# Complex number question

• May 25th 2010, 09:00 PM
Stroodle
Complex number question
Hi there, I'm having trouble with the following question. As usual, I'm probably missing something basic...

If $z=1+\sqrt{3}i$ is a solution to the equation $z^3-a=0,\ a\in\ c$ then the other two solutions are?

I know one of them must be $z=1-\sqrt{3}i$ as the coefficient of $z^3$ is real.

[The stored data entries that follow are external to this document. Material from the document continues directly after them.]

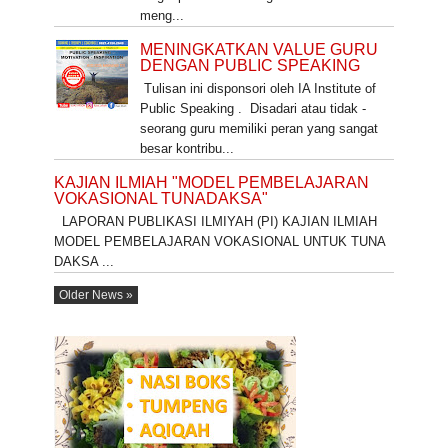
meng...
MENINGKATKAN VALUE GURU
DENGAN PUBLIC SPEAKING
Tulisan ini disponsori oleh IA Institute of
Public Speaking . Disadari atau tidak -
seorang guru memiliki peran yang sangat
besar kontribu...
KAJIAN ILMIAH "MODEL PEMBELAJARAN
VOKASIONAL TUNADAKSA"
LAPORAN PUBLIKASI ILMIYAH (PI) KAJIAN ILMIAH
MODEL PEMBELAJARAN VOKASIONAL UNTUK TUNA
DAKSA ...
Older News »
NASI KUNING SEMARANG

But I'm not sure how to find the last solution.
From the options (mc question) it seems that it's either $z=2$ or $z=-2$.

• May 25th 2010, 09:50 PM
Prove It
Quote:

Originally Posted by Stroodle
Hi there, I'm having trouble with the following question. As usual, I'm probably missing something basic...

If $z=1+\sqrt{3}i$ is a solution to the equation $z^3-a=0,\ a\in\ c$ then the other two solutions are?

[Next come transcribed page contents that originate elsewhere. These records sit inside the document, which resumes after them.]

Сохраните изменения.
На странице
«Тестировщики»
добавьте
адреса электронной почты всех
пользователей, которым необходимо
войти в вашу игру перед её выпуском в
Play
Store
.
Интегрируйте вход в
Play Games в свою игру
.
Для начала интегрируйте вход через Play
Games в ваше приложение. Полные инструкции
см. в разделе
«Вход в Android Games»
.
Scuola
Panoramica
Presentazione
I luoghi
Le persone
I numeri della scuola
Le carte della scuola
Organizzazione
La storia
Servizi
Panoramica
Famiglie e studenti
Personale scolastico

I know one of them must be $z=1-\sqrt{3}i$ as the coefficient of $z^3$ is real. But I'm not sure how to find the last solution.
From the options (mc question) it seems that it's either $z=2$ or $z=-2$.

Complex solutions always appear as conjugates.

So if $z = 1 + \sqrt{3}i$ is a solution, so is $\overline{z} = 1 - \sqrt{3}i$.

That means $z - (1 + \sqrt{3}i)$ and $z - (1 - \sqrt{3}i)$ are both factors, and so is

$[z - (1 + \sqrt{3}i)][z - (1 - \sqrt{3}i)]$

$=z^2 - z(1 - \sqrt{3}i) - z(1 + \sqrt{3}i) + (1 - \sqrt{3}i)(1 + \sqrt{3}i)$

$= z^2 - z + \sqrt{3}iz - z - \sqrt{3}iz + 1 + 3$

$= z^2 - 2z + 4$.

Since $z^2 - 2z + 4$ is a factor, long divide $z^3 - a$ by $z^2 - 2z + 4$ and you will have the third factor. You should note that the third root will need to be real.

Once you have the third factor, you can find $a$.